San Jose galleon
A Spanish treasure hoard thought to be worth around £1bn was found in a wrecked Spanish galleon Reuters

A Spanish galleon believed to contain a £1bn treasure hoard of emeralds, gold and silver coins has been found off the coast of Cartagena in Colombia. The San José sank in 1708 in the Caribbean Sea near the fortified port of Cartagena.

The shipwreck was found submerged off the coast of Baru in what is now Colombia, near the Rosario Islands. It belonged to the fleet of King Philip V, who fought the English during the Spanish War of Succession. It was attacked and sunk by the British.

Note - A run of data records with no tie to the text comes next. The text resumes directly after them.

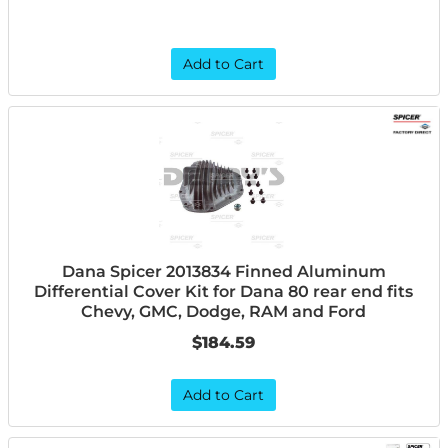
Add to Cart
Dana Spicer 2013834 Finned Aluminum
Differential Cover Kit for Dana 80 rear end fits
Chevy, GMC, Dodge, RAM and Ford
$184.59
Add to Cart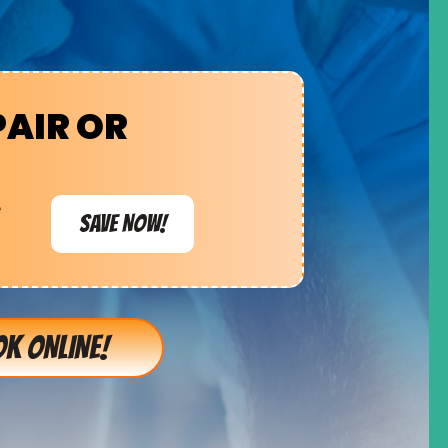
PAIR OR
e
SAVE NOW!
K ONLINE!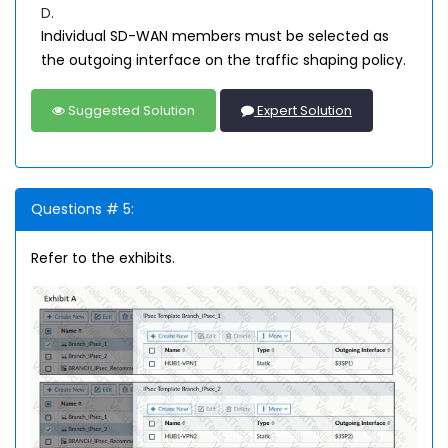
D.
Individual SD-WAN members must be selected as
the outgoing interface on the traffic shaping policy.
Suggested Solution
Expert Solution
Questions # 5:
Refer to the exhibits.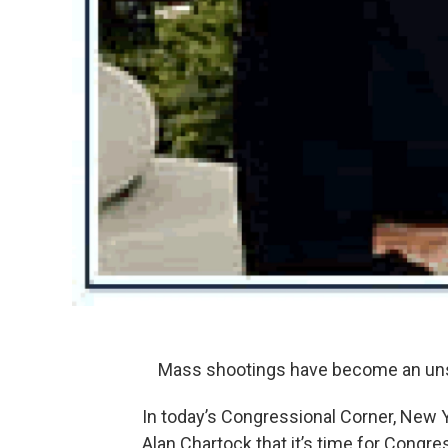
Mass shootings have become an unse
In today’s Congressional Corner, New 
Alan Chartock that it’s time for Cong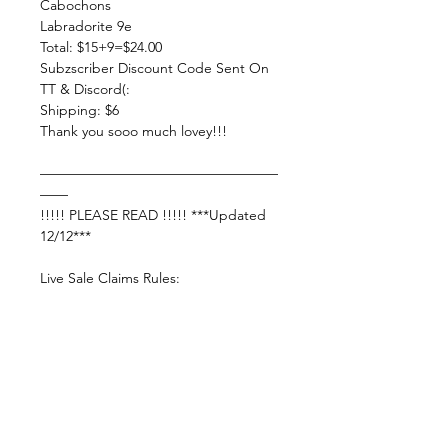
Cabochons
Labradorite 9e
Total: $15+9=$24.00
Subzscriber Discount Code Sent On
TT & Discord(:
Shipping: $6
Thank you sooo much lovey!!!
—————————————————
——
!!!!! PLEASE READ !!!!! ***Updated
12/12***
Live Sale Claims Rules:
Pretty please with rainbow sprinkles
on top:
Shop Responsibly & be courteous of
others!
Settle invoice by —— Sunday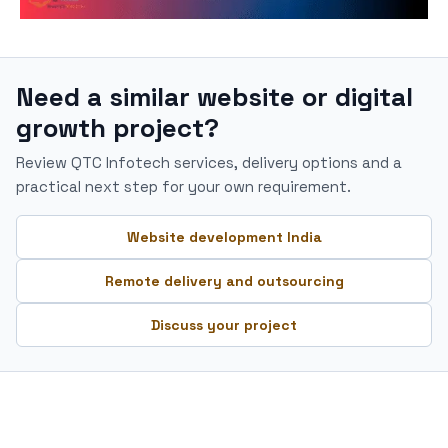
Need a similar website or digital
growth project?
Review QTC Infotech services, delivery options and a
practical next step for your own requirement.
Website development India
Remote delivery and outsourcing
Discuss your project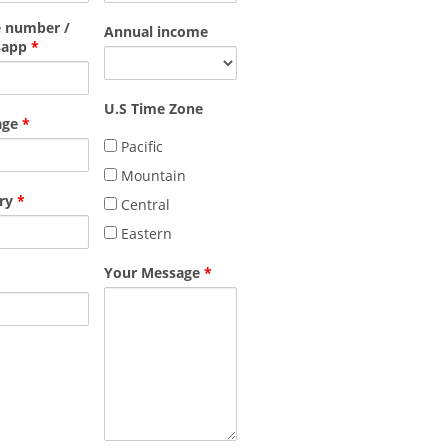
 number /
Annual income
sapp
*
U.S Time Zone
age
*
Pacific
Mountain
ry
*
Central
Eastern
Your Message
*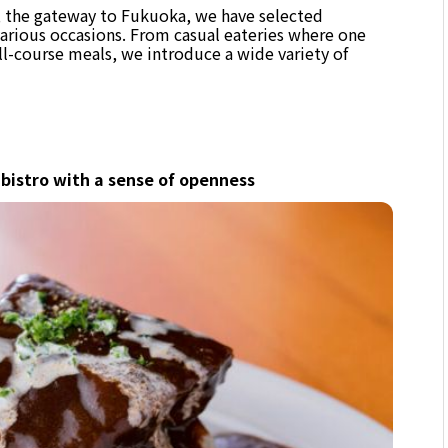
n, the gateway to Fukuoka, we have selected
various occasions. From casual eateries where one
ull-course meals, we introduce a wide variety of
 bistro with a sense of openness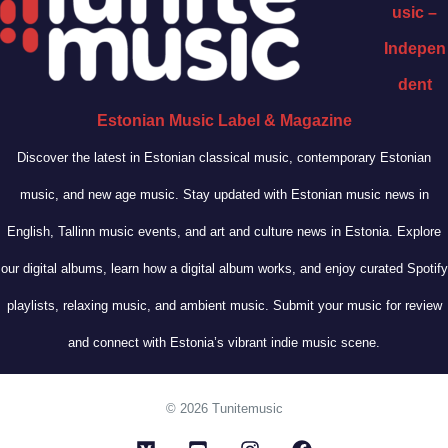
usic –
Indepen
dent
Estonian Music Label & Magazine
Discover the latest in Estonian classical music, contemporary Estonian
music, and new age music. Stay updated with Estonian music news in
English, Tallinn music events, and art and culture news in Estonia. Explore
our digital albums, learn how a digital album works, and enjoy curated Spotify
playlists, relaxing music, and ambient music. Submit your music for review
and connect with Estonia’s vibrant indie music scene.
© 2026 Tunitemusic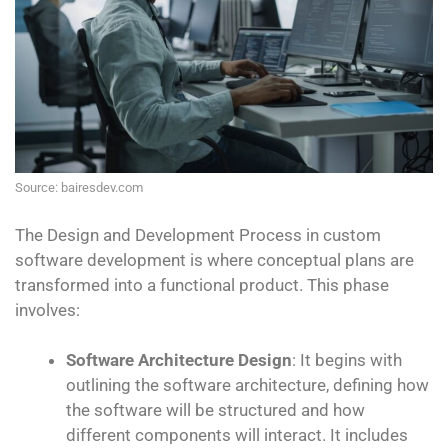
Source: bairesdev.com
The Design and Development Process in custom
software development is where conceptual plans are
transformed into a functional product. This phase
involves:
Software Architecture Design
: It begins with
outlining the software architecture, defining how
the software will be structured and how
different components will interact. It includes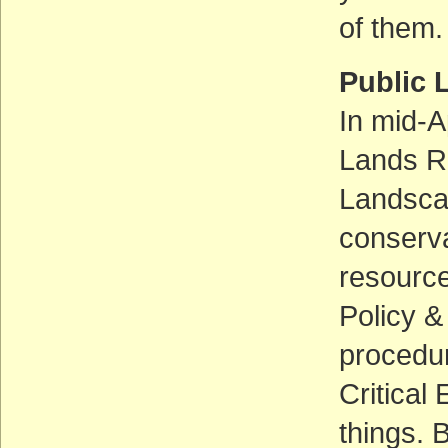
of them.
Public 
In mid-A
Lands Ru
Landscap
conserva
resource
Policy &
procedur
Critical
things. 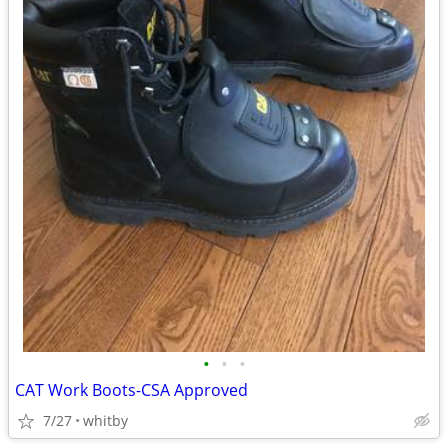
•
•
•
CAT Work Boots-CSA Approved
7/27
whitby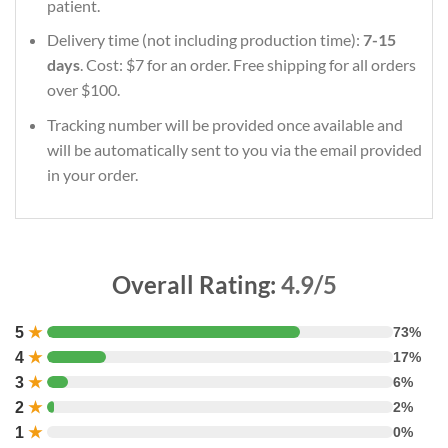
patient.
Delivery time (not including production time):
7-15
days
. Cost: $7 for an order. Free shipping for all orders
over $100.
Tracking number will be provided once available and
will be automatically sent to you via the email provided
in your order.
Overall Rating:
4.9/5
5
★
73%
4
★
17%
3
★
6%
2
★
2%
1
★
0%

"Great news! We have found the San José galleon," President Juan Manuel Santos tweeted. More information is due to be provided at a later date during a press conference.

Legal battle for salvage

The news did not shed light on a long-running legal wrangle with Sea Search Armada (SSA) – a US-based salvage company – and Bogota over ownership of the wreck. In 1981, SSA said it had located the area in which the ship sank, according to a Reuters report, but the Colombian government said it was not able to verify its existence at the stated coordinates.

Before the dispute, SSA and the government were partners and, following international custom, they agreed to split any proceeds from salvaging the galleon. The Columbian government later said any treasure would belong to Colombia. In 2007, the Columbian Supreme Court ruled that all proceeds from salvaging the shipwreck must be split between SSA and Columbia. However, in 2011, a US court declared the galleon the property of the Colombian state, according to Fox News Latino.

"Without a doubt, the San José is the Holy Grail of treasure shipwrecks," Robert Cembrola, director of the Naval War College Museum in Newport, Rhode Island, said when the lawsuit was first filed.

Protected wrecks

The ruling could also affect other commercial salvage companies which want to search for more than 1,000 galleons and merchant ships believed to have sunk by Colombia's coral reefs during 300 years of colonial rule. Few of the vessels have been recovered because of the San José's legal case.

The wreck of the San José is protected under the UNESCO Convention on the Protection of the Underwater Cultural Heritage. All traces of human existence underwater that are more than 100 years old are protected by the UNESCO Convention on the Protection of the Underwater Cultural Heritage. The convention provides a legal framework to prevent the destruction or loss of historic artifacts, protecting all submerged evidence of human existence that is more than 100 years old.